Originally published June 1, 2012 at 11:46 AM | Page modified June 8, 2012 at 12:27 PM
Joe Herrin designs a glass cabin on Orcas Island
There are no interior walls except for the utility room on one end of the house and the guest rooms on the other.
BENJAMIN BENSCHNEIDER / THE SEATTLE TIMES
The glass house, on the north shore of Orcas Island, does nothing to impede the view of the Georgia Strait. The two guest suites are on the left, tucked into the standing-seam metal siding. The all-important window-wall system in this house is from Fleetwood Windows & Doors.
BENJAMIN BENSCHNEIDER / THE SEATTLE TIMES
The living room holds a wall of storage beneath a ceiling 12 feet high. Behind this wall are the two guest suites, entered through the exterior of the structure.
BENJAMIN BENSCHNEIDER / THE SEATTLE TIMES
The pantry just behind the kitchen keeps everything in its place and out of sight.
BENJAMIN BENSCHNEIDER / THE SEATTLE TIMES
The kitchen was designed for people who love to cook. The island and counter are Italian marble. Behind the frosted-glass wall is a prep kitchen. Chris Loop crafted all the cabinetry in the house. The floors, heated, are alder end grain.
BENJAMIN BENSCHNEIDER / THE SEATTLE TIMES
Contemporary and open, cozy and warm, the North Beach home is a glass cabin for two modernists.

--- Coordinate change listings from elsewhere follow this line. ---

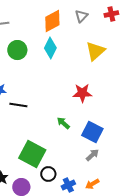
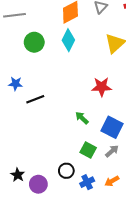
black line: (18, 105) -> (35, 99), turned -30
green square: (32, 154) -> (88, 150), moved, size x0.6

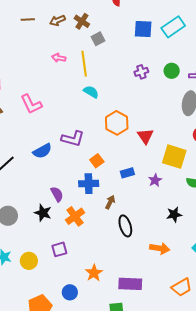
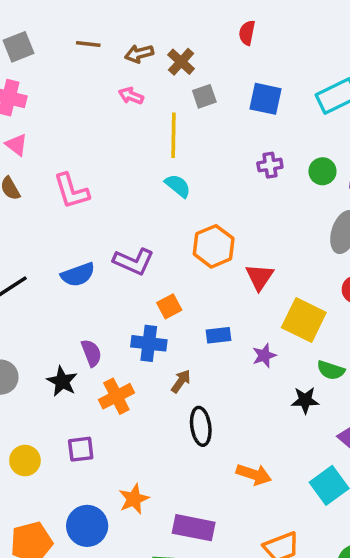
blue square: (143, 29) -> (265, 99), moved
pink arrow: (59, 58) -> (131, 96), moved
black star: (174, 214) -> (305, 400), moved
blue circle: (70, 292) -> (87, 526), size x1.5

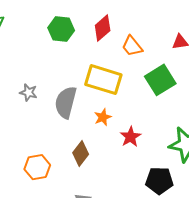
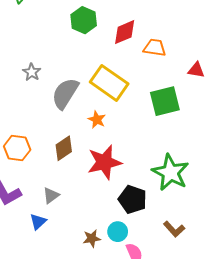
orange trapezoid: (132, 46) -> (155, 48), moved, turned 120
orange star: (103, 117) -> (97, 120), turned 30
red star: (130, 137) -> (104, 162), moved, size x1.6

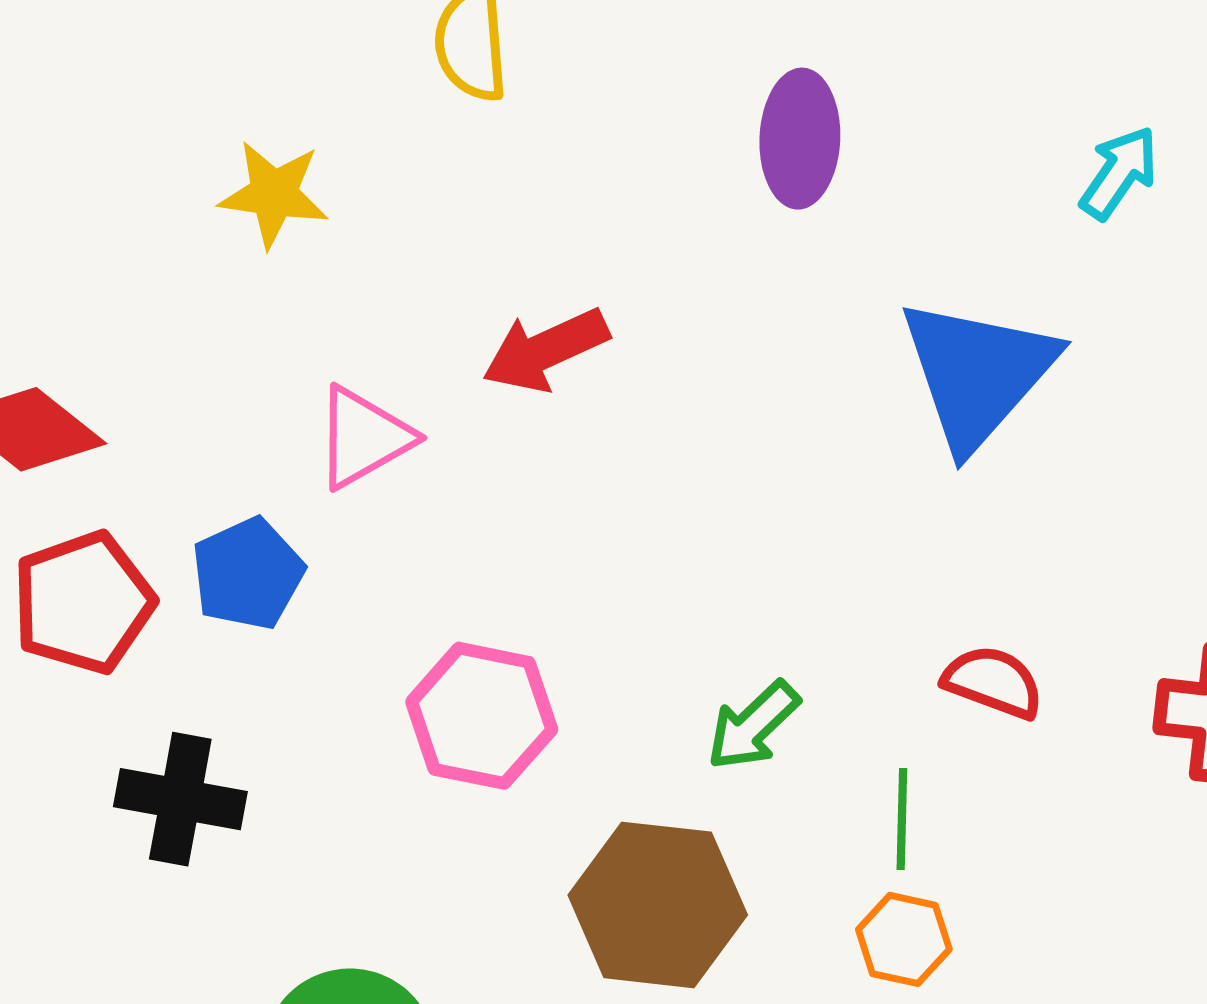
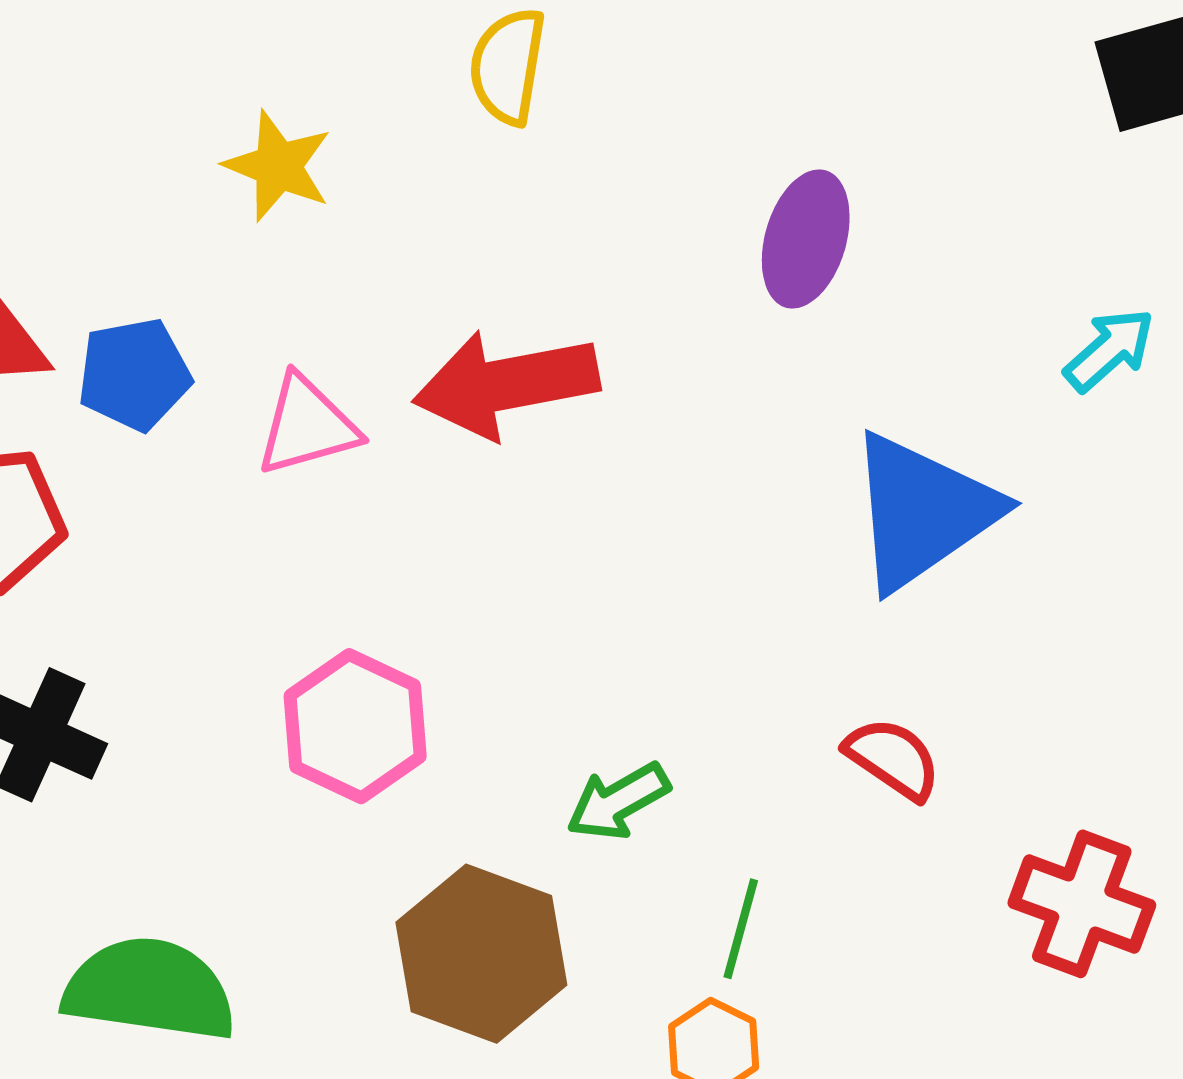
red arrow: (546, 350) -> (506, 384), size x1.4
blue pentagon: (248, 574) -> (134, 374), moved
red semicircle: (993, 682) -> (893, 758), moved

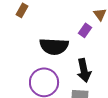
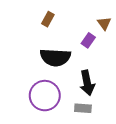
brown rectangle: (22, 10) -> (48, 19), moved

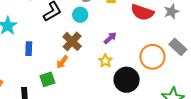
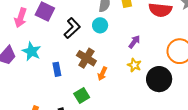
brown cross: (72, 41) -> (86, 58), moved
orange arrow: (62, 62) -> (102, 74), moved

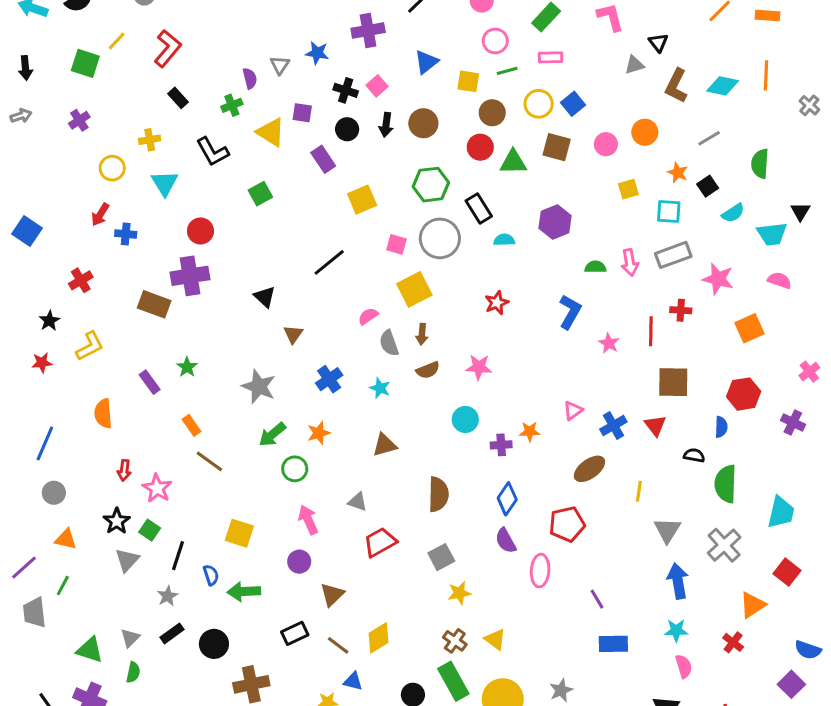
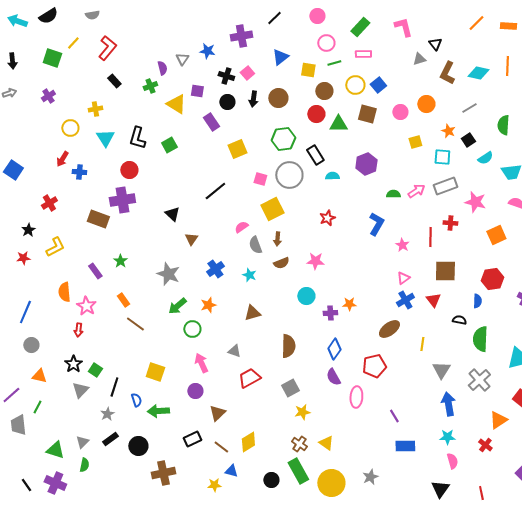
black L-shape: (212, 152) -> (137, 138), moved, turned 45
pink arrow: (630, 262) -> (416, 191), turned -114
pink triangle: (573, 410) -> (403, 278), moved
pink star: (157, 488) -> (86, 306), moved

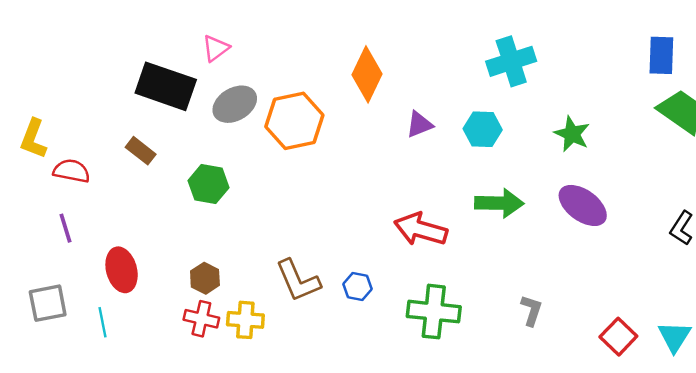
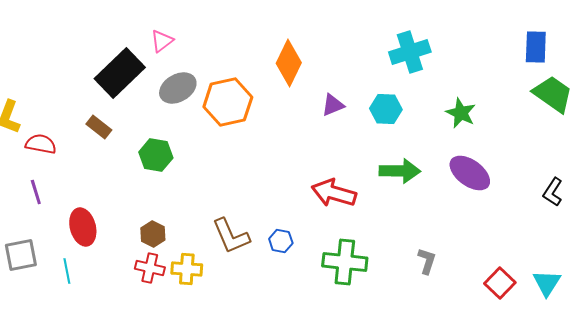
black rectangle: (166, 86) -> (120, 73), turned -63

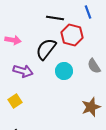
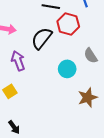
purple arrow: (23, 71) -> (18, 61), turned -126
cyan circle: (64, 71) -> (67, 69), moved

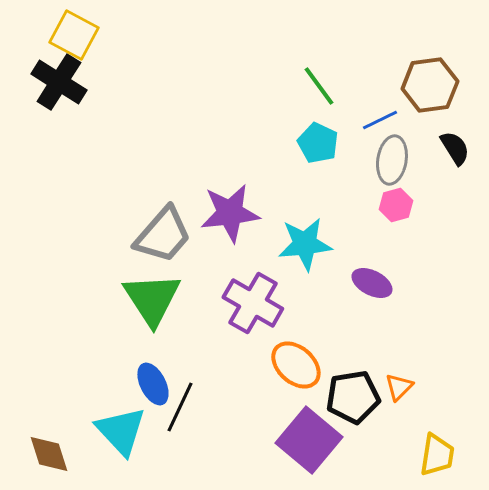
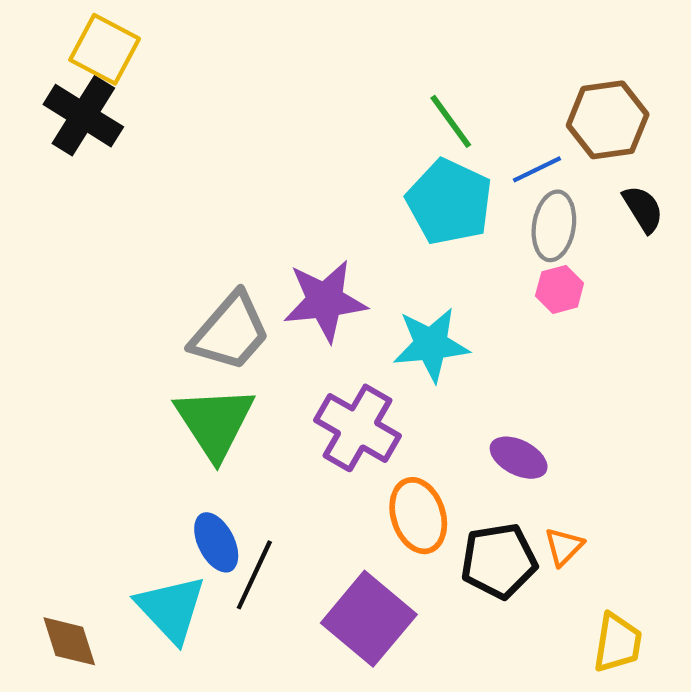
cyan pentagon: (318, 143) -> (449, 202), size x1.5
purple ellipse: (372, 283) -> (519, 458), moved
orange ellipse: (296, 365) -> (418, 516), turned 30
purple square: (309, 440) -> (369, 619), moved

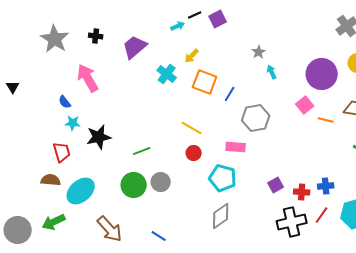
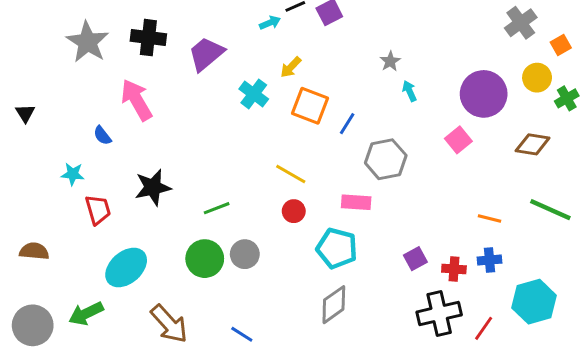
black cross: (96, 36) -> (148, 38), size x1.6
orange line: (326, 120) -> (490, 219), moved
cyan star: (73, 123) -> (73, 174), moved
brown semicircle: (51, 180) -> (34, 251), moved
red line: (322, 215) -> (484, 328), moved

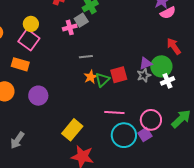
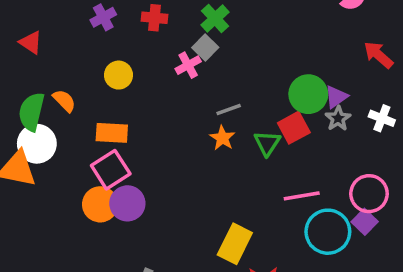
pink square: (29, 40) -> (111, 170), moved, turned 35
orange rectangle: (20, 64) -> (112, 133), moved
green circle: (161, 66) -> (308, 94), moved
orange star: (91, 77) -> (222, 138), moved
white cross: (167, 81) -> (382, 118), turned -32
purple circle: (38, 96) -> (127, 203), moved

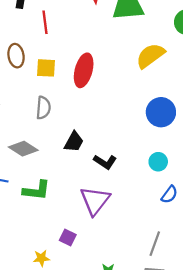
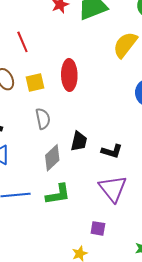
gray diamond: (23, 149) -> (52, 158), moved, turned -60

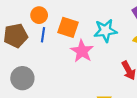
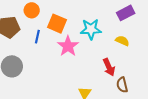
blue line: (43, 35) -> (37, 37), moved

BENJAMIN BENSCHNEIDER / THE SEATTLE TIMES
The master bathroom can be made private from the meadow side, but not the water. The wall is Italian marble. "Everything inside the glass cube is marble," says architect Joe Herrin. "I drew it up, but Rysia picked the marble, bought the marble and sourced the marble."
BENJAMIN BENSCHNEIDER / THE SEATTLE TIMES
The guest suites share a shower, also lined in Italian marble, like the other surfaces throughout the home.
WHAT YOU don't see is what you get from Rysia and John's home on the north shore of Orcas Island.
Rysia, an interior designer, and her husband, John, an engineer, fell hard for Orcas in 1981. Back when it was still one of those tune-in-turn-on-drop-out kind of islands. They bought their piece of it, 3 ½ acres, for around $300,000 and spent summers there, at water's edge along the Georgia Strait in a small, modular home that came with.
Rysia, who has designed interiors for major corporate clients, spent the next two dozen years imagining her ideal island house; few walls, high ceilings, low-impact, energy-efficient, easy to maintain. And that is what you see here, 2,070 square feet of glass and Italian marble that, as a package, appears hardly there at all and glows like a home in one of heaven's better neighborhoods.
"The Philip Johnson Glass House. We had photos of that house on the wall," says architect Joe Herrin of the inspiration. "You sit on the toilet and you're looking out."
Simple. But simple isn't easy. And this, most certainly, was not. For more than 1,000 years, the Lummi Indians used the land as a winter camp. There were artifacts (stones and shells made into tools), and the discovery barred any turning up of the earth. Also, the property sits in a flood zone. Any structure built there would need to be raised, yet (returning to Problem A) without digging.
But here the home sits. Carried from dream into reality by Herrin, a former co-worker, of Heliotrope Architects in Seattle and built by Orcas contractor Dave Shore of Dave Shore Construction. A mat-slab foundation (the concrete poured over the grass) with walls on the edges holds the house in a hover at 3 ½ feet. Glass walls dominate the long sides of the home that is just 28 feet wide: trees and meadow on one; driftwoody beach and, off in the distance, Canada on the other.
An ipe deck runs the length of the house on both sides. There are no interior walls except for the utility room on one end of the house and the guest rooms on the other. Living room, dining, kitchen open. Only opaque glass separating the kitchen and the master bedroom, sandwiching a pantry, walk-in closet and bathroom in between.
The green roof planted in red poppies reduces rainwater runoff. The rest is collected for irrigation. Rooftop solar-thermal collectors provide hot water both for drinking and for hydronic heating. Photovoltaic panels supplement electricity needs.
The home is racking up awards. In December the North Beach residence received a Best of the Year award from Interior Design Magazine. Also last year, American Institute of Architects chose it for a National Housing Award, sort of the Oscars of residential architecture. And in 2009 it received a Merit Award for Washington Architecture from Seattle AIA.
"Rysia and John are friends of mine, and I love it that they love it," Herrin says. "That's the most important thing to me."
Rebecca Teagarden writes about design and architecture for Pacific NW. Benjamin Benschneider is a magazine staff photographer.